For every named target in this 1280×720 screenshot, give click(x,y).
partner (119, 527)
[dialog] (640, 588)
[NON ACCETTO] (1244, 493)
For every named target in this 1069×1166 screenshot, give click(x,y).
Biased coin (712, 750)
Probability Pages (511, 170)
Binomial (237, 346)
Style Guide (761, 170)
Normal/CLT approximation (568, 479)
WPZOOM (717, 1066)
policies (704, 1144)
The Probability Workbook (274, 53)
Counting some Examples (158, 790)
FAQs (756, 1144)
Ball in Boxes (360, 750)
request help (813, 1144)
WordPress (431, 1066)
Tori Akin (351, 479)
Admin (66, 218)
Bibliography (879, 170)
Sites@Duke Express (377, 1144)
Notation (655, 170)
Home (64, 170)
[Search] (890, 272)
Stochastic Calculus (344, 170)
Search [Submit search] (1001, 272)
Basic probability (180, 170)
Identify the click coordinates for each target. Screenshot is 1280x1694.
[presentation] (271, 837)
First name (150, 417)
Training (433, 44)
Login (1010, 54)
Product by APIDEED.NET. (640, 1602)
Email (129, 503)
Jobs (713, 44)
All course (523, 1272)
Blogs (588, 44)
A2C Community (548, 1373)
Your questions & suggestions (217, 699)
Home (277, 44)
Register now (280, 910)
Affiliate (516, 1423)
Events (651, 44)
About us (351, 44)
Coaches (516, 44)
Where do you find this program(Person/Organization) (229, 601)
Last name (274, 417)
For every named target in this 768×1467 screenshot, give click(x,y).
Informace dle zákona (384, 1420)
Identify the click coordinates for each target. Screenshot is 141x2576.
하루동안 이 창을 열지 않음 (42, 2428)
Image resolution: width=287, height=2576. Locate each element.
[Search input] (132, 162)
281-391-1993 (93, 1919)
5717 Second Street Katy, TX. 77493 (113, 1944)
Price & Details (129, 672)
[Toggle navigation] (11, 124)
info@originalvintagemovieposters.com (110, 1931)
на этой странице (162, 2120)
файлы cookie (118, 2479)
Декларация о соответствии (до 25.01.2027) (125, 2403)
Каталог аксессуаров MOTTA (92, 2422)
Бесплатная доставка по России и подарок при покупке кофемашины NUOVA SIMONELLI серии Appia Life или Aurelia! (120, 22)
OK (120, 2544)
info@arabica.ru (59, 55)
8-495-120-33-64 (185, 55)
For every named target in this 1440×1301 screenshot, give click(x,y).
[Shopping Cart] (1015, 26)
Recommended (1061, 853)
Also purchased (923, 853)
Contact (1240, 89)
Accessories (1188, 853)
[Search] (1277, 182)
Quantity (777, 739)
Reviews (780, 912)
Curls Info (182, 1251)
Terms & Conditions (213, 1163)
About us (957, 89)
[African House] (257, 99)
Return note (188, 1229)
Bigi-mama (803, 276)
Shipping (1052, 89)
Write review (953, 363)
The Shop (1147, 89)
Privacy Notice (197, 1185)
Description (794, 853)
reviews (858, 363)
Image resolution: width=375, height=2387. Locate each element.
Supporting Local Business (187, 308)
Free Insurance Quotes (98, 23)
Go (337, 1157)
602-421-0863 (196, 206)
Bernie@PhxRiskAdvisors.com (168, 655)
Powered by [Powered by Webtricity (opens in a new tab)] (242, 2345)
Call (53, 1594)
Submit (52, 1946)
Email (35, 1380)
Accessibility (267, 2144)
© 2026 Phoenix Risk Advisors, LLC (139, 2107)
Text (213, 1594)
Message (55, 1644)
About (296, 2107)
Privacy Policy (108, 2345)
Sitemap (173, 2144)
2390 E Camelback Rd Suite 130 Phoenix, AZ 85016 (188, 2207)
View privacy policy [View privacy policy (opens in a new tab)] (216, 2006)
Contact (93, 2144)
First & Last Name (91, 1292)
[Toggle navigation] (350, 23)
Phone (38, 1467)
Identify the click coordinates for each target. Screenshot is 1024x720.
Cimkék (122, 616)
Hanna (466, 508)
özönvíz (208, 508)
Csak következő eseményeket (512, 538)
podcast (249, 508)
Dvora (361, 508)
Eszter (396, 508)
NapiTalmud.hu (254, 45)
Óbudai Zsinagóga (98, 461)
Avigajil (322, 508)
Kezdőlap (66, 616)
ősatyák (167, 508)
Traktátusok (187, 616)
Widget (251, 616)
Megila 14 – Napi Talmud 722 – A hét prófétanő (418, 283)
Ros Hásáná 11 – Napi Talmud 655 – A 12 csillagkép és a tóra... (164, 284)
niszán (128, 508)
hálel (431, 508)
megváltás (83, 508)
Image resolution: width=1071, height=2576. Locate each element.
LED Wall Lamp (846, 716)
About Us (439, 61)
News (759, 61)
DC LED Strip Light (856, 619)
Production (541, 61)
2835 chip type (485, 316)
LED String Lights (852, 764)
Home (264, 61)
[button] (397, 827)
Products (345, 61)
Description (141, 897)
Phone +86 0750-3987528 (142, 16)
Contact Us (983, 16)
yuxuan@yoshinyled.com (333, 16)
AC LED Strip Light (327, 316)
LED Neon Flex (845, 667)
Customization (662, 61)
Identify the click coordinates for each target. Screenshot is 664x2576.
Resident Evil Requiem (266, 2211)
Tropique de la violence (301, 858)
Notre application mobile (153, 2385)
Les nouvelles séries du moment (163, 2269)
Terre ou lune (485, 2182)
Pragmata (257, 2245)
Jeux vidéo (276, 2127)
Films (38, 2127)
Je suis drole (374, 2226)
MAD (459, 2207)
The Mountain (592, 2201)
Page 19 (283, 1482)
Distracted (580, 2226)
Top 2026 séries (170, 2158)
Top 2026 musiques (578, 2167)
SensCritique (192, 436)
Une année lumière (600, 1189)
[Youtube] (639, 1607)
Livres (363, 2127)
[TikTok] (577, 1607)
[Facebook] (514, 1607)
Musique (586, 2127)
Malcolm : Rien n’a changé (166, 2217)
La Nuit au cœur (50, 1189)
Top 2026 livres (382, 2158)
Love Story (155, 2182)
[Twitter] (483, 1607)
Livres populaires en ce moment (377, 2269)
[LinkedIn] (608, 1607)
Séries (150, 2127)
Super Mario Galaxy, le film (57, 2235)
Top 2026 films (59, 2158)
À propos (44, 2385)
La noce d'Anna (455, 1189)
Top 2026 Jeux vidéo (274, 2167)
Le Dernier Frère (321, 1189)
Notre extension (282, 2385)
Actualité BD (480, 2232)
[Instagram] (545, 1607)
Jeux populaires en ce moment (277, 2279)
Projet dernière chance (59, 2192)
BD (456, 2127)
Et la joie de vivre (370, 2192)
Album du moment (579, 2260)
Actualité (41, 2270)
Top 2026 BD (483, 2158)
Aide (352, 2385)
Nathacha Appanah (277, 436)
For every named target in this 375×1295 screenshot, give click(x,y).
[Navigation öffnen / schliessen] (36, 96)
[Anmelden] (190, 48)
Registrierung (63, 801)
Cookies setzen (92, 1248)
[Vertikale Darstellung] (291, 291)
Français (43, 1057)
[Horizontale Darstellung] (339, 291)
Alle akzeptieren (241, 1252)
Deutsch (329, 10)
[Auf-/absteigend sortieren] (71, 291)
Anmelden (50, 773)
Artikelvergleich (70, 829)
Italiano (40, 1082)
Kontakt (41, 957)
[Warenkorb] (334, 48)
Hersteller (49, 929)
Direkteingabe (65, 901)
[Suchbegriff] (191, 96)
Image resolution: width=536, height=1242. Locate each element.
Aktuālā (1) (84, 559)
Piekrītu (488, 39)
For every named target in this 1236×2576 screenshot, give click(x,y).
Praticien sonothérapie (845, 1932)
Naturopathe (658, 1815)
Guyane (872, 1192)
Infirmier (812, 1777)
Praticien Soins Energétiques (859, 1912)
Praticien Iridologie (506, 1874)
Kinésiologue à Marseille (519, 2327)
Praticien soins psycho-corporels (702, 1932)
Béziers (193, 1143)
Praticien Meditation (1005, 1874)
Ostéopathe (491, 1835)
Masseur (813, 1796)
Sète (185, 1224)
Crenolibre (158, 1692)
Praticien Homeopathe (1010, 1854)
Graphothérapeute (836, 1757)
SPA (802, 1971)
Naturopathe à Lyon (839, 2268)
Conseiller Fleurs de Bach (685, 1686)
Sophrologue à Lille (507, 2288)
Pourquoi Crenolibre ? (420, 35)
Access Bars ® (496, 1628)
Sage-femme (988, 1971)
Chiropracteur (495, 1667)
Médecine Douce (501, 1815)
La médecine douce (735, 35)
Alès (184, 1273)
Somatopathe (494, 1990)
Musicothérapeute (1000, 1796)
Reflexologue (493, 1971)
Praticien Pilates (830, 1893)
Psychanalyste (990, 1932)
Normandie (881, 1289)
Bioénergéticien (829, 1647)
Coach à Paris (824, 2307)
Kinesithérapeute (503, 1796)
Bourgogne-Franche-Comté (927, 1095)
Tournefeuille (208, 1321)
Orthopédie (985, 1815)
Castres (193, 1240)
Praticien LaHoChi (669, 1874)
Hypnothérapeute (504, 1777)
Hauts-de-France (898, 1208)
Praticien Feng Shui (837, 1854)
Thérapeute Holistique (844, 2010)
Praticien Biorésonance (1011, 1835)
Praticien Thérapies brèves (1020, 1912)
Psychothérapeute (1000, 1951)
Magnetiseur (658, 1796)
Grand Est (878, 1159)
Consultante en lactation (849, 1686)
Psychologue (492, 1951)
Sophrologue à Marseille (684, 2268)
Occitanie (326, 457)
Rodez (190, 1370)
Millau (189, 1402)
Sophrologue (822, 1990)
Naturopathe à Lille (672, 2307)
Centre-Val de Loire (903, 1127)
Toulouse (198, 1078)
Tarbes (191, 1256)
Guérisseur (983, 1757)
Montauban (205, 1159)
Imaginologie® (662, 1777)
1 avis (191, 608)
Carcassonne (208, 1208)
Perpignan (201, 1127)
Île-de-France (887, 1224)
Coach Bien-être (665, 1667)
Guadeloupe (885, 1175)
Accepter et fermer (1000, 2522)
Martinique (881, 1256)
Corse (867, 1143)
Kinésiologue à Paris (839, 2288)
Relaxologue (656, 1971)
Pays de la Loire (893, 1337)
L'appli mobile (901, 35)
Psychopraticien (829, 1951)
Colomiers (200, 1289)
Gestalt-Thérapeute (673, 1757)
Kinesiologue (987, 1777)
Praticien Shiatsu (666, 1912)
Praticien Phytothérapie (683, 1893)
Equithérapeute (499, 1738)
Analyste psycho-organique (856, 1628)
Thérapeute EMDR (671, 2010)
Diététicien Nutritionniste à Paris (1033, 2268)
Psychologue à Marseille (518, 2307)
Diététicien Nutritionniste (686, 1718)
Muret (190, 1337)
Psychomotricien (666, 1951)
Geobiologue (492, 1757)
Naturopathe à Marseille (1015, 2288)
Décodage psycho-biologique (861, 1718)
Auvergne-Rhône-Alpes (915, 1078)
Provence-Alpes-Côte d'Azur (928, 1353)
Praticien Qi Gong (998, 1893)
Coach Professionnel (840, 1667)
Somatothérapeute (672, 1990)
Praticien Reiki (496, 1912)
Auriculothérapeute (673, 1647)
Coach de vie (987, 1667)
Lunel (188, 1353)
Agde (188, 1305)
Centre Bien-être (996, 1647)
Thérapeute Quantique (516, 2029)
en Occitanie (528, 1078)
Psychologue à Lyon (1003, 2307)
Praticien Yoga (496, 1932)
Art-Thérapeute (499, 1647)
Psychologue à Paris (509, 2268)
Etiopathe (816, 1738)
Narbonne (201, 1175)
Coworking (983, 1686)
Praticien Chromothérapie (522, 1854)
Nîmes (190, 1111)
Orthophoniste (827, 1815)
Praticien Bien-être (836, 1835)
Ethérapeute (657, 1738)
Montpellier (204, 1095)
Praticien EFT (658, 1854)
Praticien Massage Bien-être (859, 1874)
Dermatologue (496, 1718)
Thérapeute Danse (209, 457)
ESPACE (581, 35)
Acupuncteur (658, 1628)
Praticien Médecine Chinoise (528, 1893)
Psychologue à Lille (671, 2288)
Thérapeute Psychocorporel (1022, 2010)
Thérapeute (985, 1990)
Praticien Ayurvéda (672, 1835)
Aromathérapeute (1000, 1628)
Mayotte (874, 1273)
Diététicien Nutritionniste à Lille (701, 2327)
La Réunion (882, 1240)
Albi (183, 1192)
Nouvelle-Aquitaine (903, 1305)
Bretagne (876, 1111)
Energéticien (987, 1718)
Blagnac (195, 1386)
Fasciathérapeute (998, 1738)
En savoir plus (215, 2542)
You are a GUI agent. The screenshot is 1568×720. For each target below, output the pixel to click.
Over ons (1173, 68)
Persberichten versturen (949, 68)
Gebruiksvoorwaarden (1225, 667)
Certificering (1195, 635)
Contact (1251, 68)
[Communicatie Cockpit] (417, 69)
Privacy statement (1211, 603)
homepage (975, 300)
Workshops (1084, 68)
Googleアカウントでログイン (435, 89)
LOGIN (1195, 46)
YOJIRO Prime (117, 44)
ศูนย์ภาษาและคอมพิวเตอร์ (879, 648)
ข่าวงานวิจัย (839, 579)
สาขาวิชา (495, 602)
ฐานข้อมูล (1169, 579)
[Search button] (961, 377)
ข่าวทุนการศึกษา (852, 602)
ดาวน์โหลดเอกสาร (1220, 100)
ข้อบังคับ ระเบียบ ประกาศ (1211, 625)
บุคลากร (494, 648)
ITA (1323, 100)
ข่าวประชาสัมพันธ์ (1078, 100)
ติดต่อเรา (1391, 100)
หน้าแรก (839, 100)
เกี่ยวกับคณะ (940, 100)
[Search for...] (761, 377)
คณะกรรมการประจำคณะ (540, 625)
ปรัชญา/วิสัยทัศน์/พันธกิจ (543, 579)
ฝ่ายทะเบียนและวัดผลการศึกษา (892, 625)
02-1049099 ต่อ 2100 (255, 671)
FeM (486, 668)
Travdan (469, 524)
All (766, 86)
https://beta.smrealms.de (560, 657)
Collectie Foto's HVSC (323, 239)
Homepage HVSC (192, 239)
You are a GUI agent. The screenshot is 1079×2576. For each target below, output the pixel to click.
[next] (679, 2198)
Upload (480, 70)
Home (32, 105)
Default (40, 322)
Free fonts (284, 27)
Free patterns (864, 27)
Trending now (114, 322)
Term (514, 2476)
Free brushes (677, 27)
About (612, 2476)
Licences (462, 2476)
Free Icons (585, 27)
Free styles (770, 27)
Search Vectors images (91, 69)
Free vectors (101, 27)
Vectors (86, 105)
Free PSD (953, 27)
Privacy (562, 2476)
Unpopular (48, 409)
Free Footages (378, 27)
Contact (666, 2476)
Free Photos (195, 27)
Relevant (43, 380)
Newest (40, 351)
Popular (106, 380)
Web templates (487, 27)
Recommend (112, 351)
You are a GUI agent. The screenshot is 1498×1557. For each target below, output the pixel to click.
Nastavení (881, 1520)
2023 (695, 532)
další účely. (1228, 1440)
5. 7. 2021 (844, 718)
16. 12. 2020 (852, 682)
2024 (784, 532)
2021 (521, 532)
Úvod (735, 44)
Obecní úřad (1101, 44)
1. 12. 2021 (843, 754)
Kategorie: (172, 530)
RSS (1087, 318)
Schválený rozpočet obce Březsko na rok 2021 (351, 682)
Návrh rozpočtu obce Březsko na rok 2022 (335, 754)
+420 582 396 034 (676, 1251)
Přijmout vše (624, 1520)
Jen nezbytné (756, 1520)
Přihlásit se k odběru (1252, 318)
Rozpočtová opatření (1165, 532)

============================================================

▶ [Task requirements]: Only the lines from the one that holds "Free Footages (378, 27)" through the end of the records should appear in the answer, each restated exactly.

▶ [Result of the exercise]:
Free Footages (378, 27)
Contact (666, 2476)
Free Photos (195, 27)
Relevant (43, 380)
Newest (40, 351)
Popular (106, 380)
Web templates (487, 27)
Recommend (112, 351)
You are a GUI agent. The screenshot is 1498×1557. For each target below, output the pixel to click.
Nastavení (881, 1520)
2023 (695, 532)
další účely. (1228, 1440)
5. 7. 2021 (844, 718)
16. 12. 2020 (852, 682)
2024 (784, 532)
2021 (521, 532)
Úvod (735, 44)
Obecní úřad (1101, 44)
1. 12. 2021 (843, 754)
Kategorie: (172, 530)
RSS (1087, 318)
Schválený rozpočet obce Březsko na rok 2021 (351, 682)
Návrh rozpočtu obce Březsko na rok 2022 (335, 754)
+420 582 396 034 (676, 1251)
Přijmout vše (624, 1520)
Jen nezbytné (756, 1520)
Přihlásit se k odběru (1252, 318)
Rozpočtová opatření (1165, 532)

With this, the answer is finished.